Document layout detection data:
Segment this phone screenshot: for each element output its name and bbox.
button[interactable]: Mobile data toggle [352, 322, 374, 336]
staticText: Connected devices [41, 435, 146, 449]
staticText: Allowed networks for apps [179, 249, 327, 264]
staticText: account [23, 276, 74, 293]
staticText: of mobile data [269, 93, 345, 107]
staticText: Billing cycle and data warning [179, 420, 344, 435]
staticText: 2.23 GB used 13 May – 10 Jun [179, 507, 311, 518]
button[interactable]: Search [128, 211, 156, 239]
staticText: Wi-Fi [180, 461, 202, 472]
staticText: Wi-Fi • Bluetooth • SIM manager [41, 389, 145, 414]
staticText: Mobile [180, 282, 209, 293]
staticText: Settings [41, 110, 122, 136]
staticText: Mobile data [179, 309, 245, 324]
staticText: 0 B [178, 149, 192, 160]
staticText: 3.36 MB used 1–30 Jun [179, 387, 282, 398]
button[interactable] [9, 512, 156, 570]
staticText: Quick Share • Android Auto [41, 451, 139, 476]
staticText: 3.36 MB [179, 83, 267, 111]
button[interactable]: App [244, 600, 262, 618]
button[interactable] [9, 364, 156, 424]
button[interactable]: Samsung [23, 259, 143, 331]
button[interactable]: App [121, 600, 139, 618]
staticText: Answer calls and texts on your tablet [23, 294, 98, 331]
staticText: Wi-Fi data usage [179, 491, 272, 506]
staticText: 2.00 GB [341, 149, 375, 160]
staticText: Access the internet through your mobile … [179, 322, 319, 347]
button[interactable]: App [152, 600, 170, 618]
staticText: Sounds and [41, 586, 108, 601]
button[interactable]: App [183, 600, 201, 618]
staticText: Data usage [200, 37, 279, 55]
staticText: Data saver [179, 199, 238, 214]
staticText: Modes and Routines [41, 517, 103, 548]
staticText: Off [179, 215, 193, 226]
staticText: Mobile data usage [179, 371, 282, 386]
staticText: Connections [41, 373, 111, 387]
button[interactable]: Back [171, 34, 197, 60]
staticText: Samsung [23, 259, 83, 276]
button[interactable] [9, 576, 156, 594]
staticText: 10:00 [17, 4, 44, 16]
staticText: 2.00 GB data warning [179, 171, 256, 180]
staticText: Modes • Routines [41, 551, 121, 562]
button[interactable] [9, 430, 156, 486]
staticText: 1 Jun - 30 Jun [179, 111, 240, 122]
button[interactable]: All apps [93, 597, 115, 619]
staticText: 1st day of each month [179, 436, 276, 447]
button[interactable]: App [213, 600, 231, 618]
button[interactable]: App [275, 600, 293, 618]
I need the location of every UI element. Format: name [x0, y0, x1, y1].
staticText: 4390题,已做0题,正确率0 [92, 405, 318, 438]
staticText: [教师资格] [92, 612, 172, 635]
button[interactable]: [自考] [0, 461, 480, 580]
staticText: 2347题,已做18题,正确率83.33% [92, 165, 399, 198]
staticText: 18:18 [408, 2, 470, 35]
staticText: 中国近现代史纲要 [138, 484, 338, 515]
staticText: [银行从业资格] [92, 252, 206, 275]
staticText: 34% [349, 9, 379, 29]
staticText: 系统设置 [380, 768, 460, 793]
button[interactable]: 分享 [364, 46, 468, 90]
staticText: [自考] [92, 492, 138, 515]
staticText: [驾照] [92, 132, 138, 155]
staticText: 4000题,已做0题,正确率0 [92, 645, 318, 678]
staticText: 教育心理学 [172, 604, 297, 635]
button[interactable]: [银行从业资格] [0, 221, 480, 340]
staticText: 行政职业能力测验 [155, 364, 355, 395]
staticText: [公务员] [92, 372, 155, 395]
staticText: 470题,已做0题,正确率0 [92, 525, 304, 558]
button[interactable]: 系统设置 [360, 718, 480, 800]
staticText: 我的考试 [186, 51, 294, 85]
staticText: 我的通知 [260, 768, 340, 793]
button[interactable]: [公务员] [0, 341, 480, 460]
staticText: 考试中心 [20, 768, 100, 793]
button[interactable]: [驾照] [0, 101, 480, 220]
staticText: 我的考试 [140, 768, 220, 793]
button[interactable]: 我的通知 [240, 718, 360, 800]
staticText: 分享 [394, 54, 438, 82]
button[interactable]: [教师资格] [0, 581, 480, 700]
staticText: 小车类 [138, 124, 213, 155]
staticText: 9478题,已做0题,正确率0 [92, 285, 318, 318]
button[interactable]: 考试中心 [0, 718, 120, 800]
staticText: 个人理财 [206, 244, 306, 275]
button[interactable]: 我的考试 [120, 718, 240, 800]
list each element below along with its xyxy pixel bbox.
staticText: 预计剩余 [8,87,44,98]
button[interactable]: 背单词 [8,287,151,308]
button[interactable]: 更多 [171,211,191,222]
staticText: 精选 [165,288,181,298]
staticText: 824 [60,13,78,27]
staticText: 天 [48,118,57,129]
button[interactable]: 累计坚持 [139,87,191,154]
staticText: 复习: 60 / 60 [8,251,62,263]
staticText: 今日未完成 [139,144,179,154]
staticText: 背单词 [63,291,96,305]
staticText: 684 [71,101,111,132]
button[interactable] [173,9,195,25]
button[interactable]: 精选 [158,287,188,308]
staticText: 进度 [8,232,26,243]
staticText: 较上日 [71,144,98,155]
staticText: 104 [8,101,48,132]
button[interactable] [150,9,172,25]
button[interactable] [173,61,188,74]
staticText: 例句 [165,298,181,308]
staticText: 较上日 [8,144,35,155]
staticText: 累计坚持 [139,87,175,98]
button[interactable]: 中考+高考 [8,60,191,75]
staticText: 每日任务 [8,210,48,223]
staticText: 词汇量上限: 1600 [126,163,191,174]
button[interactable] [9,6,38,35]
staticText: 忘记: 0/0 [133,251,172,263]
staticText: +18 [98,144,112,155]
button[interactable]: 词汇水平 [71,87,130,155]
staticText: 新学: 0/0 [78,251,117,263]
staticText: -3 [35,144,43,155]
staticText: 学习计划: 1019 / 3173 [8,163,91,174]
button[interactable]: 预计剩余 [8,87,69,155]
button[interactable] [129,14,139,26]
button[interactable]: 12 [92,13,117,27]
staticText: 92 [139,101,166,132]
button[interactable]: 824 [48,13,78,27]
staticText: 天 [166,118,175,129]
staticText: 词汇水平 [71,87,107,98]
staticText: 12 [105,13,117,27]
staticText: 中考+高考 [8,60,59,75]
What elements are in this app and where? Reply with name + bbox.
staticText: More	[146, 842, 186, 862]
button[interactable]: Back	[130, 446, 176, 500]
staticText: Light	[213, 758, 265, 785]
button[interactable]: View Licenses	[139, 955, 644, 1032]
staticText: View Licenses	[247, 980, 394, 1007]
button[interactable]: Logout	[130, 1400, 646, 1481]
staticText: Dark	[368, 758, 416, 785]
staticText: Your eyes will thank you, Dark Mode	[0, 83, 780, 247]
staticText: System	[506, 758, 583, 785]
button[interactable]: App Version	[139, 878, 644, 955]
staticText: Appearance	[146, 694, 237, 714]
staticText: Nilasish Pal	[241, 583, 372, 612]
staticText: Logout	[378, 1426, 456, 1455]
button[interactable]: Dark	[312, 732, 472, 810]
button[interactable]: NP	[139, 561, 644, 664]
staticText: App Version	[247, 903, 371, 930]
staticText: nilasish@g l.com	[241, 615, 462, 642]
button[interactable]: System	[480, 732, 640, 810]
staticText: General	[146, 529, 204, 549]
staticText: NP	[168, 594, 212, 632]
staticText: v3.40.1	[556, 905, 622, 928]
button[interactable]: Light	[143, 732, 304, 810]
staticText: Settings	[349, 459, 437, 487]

▸ **WHAT YOU SHOULD DO**
Wherever a line contains the string "this", copy that line from the data.

▸ **RESULT**
Segment this phone screenshot: for each element output its name and bbox.
What elements are in this app and where? Reply with name + bbox.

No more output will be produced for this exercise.